Reproduce exactly the stretch of lines running from the line with "regulatory affairs specialist" to the end of the entries below.
─── Task input
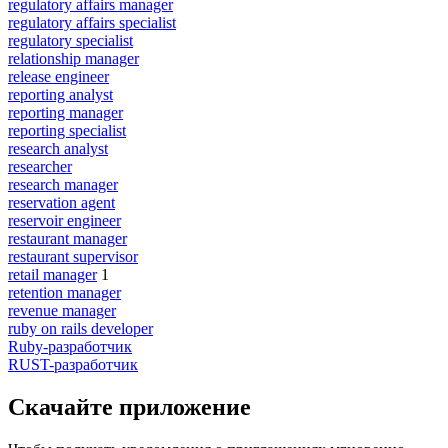
regulatory affairs manager
regulatory affairs specialist
regulatory specialist
relationship manager
release engineer
reporting analyst
reporting manager
reporting specialist
research analyst
researcher
research manager
reservation agent
reservoir engineer
restaurant manager
restaurant supervisor
retail manager
1
retention manager
revenue manager
ruby on rails developer
Ruby-разработчик
RUST-разработчик
Скачайте приложение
──────
Solution for this exercise:
regulatory affairs specialist
regulatory specialist
relationship manager
release engineer
reporting analyst
reporting manager
reporting specialist
research analyst
researcher
research manager
reservation agent
reservoir engineer
restaurant manager
restaurant supervisor
retail manager
1
retention manager
revenue manager
ruby on rails developer
Ruby-разработчик
RUST-разработчик
Скачайте приложение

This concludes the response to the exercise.